Fifth, while law-enforcement, social service, human relations, corrections and, other agencies usually deploy personnel to the field, the location of concentrated hate crime activity is not always known to all of the people who should know. Police, for example, rotate their patrols such that officers may not work the same neighborhood long enough to identify a pattern of hate crime activity. Some agencies, such as the Human Relations Commission, rely heavily on other agencies to inform them of hate crime problem areas throughout the county. The use of maps to display information to assist in the deployment of resources may help agencies to coordinate and respond more quickly and systematically.

This general profile also reveals disturbing trends for Los Angeles County. According to the law enforcement data collected, Los Angeles County’s per capita crime rate for all bias-categories of hate crimes as well as race-bias hate crime is substantially higher than the rate for the nation overall. While the hate crime rate declined nationally during the study period, it increased in Los Angeles County. Some of this increase may be result of improvements in reporting within jurisdictions in the county and/or an underreporting among reporting agencies nationally. Given other social events that occurred during this decade, including the 1992 civil unrest, social discord surrounding the O.J. Simpson murder case, public controversy over issues such as immigration, affirmative action, language rights and multicultural education, it would not be surprising to find a greater degree of racial tensions in the Los Angeles region than in the nation overall. There are many recent works that examine the state of race relations and the problem of racial conflict in Los Angeles.51

The character and distribution of race bias hate crimes raise a number of important issues facing Los Angeles as a region. First, the data indicate a high proportion of inter-minority group hate crime compared to the nation as a whole. Nearly half (47 percent) of the reported race bias hate crimes in which the race of the victim and suspect were known were inter-minority group incidents. This compares to only seven percent in 1997 for the nation overall.52 Of particular concern is the chronically high rate at which African Americans report being victims of race-bias hate crimes by both European Americans and Latinos. While this may, in part, reflect an underreporting among Asian Americans, Pacific Islanders, and Latinos, there is nevertheless a dramatic increase in number of African American victims relative to their proportion of the population over the four year study period. Of the cases in which both the race of the victim and race of suspect are known, African Americans are victimized almost as often if not more frequently by Latinos than by European Americans. And Latinos are victimized more often by African Americans than European Americans.53 The most dramatic increase in the number of perpetrators is among Latino perpetrators. Their increase as a proportion of all perpetrators surpassed their rate of population growth.

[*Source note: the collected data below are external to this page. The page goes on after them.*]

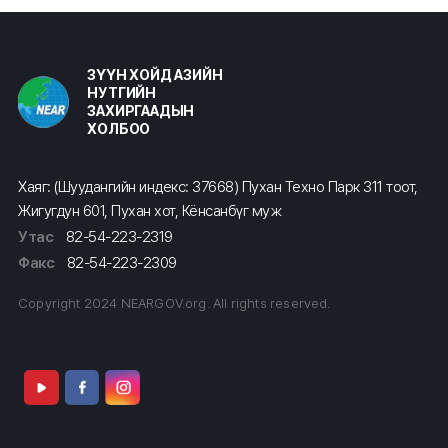
ЗҮҮН ХОЙД АЗИЙН
НУТГИЙН
ЗАХИРГААДЫН
ХОЛБОО
Хаяг: (Шуудангийн индекс: 37668) Пухан Техно Парк 311 тоот,
Жигугдун 601, Пухан хот, Кёнсанбүг муж
Утас
82-54-223-2319
Факс
82-54-223-2309
Copyright 2024 NEARGOV.org. All rights reserved.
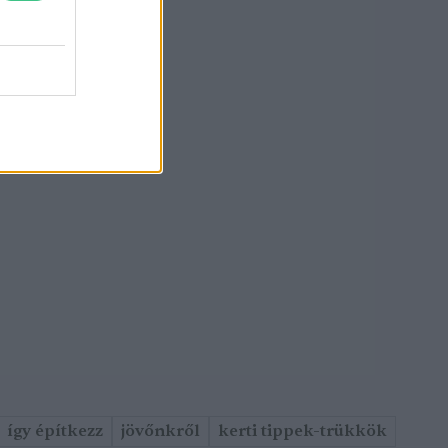
így építkezz
jövőnkről
kerti tippek-trükkök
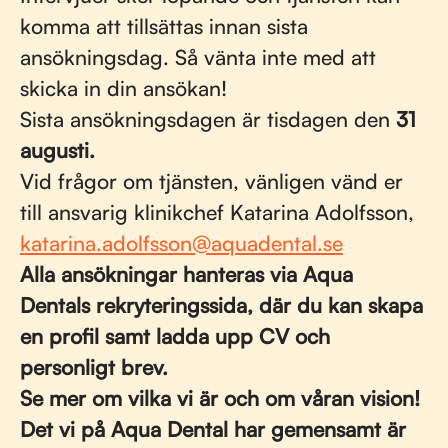
komma att tillsättas innan sista
ansökningsdag. Så vänta inte med att
skicka in din ansökan!
Sista ansökningsdagen är tisdagen den
31
augusti.
Vid frågor om tjänsten, vänligen vänd er
till ansvarig klinikchef Katarina Adolfsson,
katarina.adolfsson@aquadental.se
Alla ansökningar hanteras via Aqua
Dentals rekryteringssida, där du kan skapa
en profil samt ladda upp CV och
personligt brev.
Se mer om vilka vi är och om våran vision!
Det vi på Aqua Dental har gemensamt är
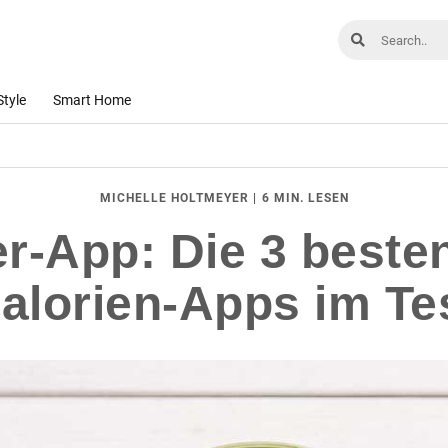
Style
Smart Home
|
6 MIN. LESEN
MICHELLE HOLTMEYER
er-App: Die 3 beste
alorien-Apps im Te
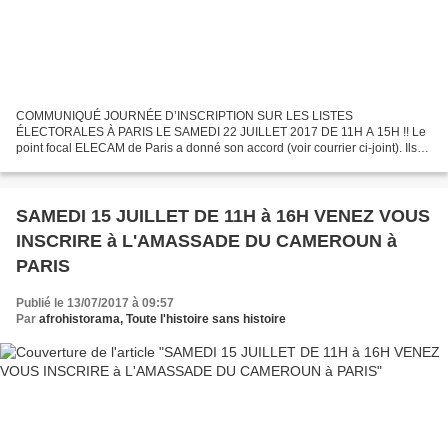
COMMUNIQUÉ JOURNÉE D’INSCRIPTION SUR LES LISTES
ÉLECTORALES À PARIS LE SAMEDI 22 JUILLET 2017 DE 11H A 15H !! Le
point focal ELECAM de Paris a donné son accord (voir courrier ci-joint). Ils
seront présents samedi 22 juillet 2017 pour inscrire les camerounais...
SAMEDI 15 JUILLET DE 11H à 16H VENEZ VOUS
INSCRIRE à L'AMASSADE DU CAMEROUN à
PARIS
Publié le 13/07/2017 à 09:57
Par
afrohistorama, Toute l'histoire sans histoire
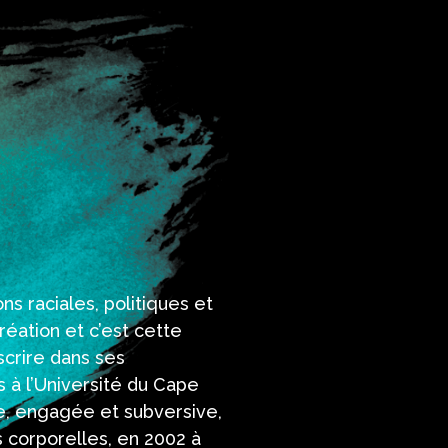
ns raciales, politiques et
réation et c’est cette
scrire dans ses
s à l’Université du Cape
e, engagée et subversive,
s corporelles, en 2002 à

A second issue is the proliferation of clusters and their implications for race relations in the region. Other studies have shown that organized hate crimes tend to be more brutal and socially divisive than those perpetrated by individuals acting alone. We would add to this statement by saying that when there is a pattern of hate crimes over time in a neighborhood or place, a social dynamic is often set into motion, leading to more serious intergroup conflict or antagonisms. Repeated hate crimes in a certain geographic area can lead to social divisions that extend beyond the boundaries of the gangs or hate groups directly involved in the crimes. These social dynamics often lead to intergroup conflict along racial lines, compounding other sources of tension. This poses an additional threat to participatory democratic governance in a multicultural society.

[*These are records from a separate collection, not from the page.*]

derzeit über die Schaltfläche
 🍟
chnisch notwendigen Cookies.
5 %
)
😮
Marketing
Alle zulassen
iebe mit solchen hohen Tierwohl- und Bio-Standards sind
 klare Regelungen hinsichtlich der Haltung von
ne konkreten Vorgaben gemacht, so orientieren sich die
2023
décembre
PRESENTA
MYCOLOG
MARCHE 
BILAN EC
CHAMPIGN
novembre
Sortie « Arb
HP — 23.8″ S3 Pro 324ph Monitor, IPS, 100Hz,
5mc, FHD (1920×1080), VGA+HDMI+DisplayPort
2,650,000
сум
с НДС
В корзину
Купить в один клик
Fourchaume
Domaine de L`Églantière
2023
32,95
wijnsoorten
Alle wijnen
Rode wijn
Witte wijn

This raises a related methodological issue: can these data be used in combination with others to "map" racial conflict? This preliminary look at race-bias clusters suggests that hate crime data, when used in conjunction with other social indicators, may be useful in the construction of such a map. But before proceeding further, it is important to make note of both the advantages of and limitations to using hate crime data as a measure for social relations more generally. Certainly these data are a critical source of information. They give a pulse on the most extreme forms of social conflict. Racial hatred or prejudice that takes the form of violence against another human being or a group of human beings is an indication of a serious social problem that calls for immediate response. The proliferation of hate crimes such as these can generate social division well beyond those individuals directly involved. Each of the clusters represents an area that has been riddled by racial antagonisms over a period of time. They likely leave scars on the social terrain that, can be rekindled during future social change. Hate crime data may be able to tell us not only where we need to intervene in social conflict, but also where we need to work toward healing, reconciliation, and community strengthening.

Is important when analyzing hate crime data, not to fall victim to the ecological fallacy. It would be erroneous to think that all individuals who live or work in cluster areas exhibit the same characteristics as those involved in hate crimes. Likewise, it would be wrong to conclude that all those who live and work in those areas share the same racial biases as those who commit hate crimes. In fact, we may often find residents in affected areas who actively promote tolerance and cross cultural understanding because they have witnessed hate crimes in their community.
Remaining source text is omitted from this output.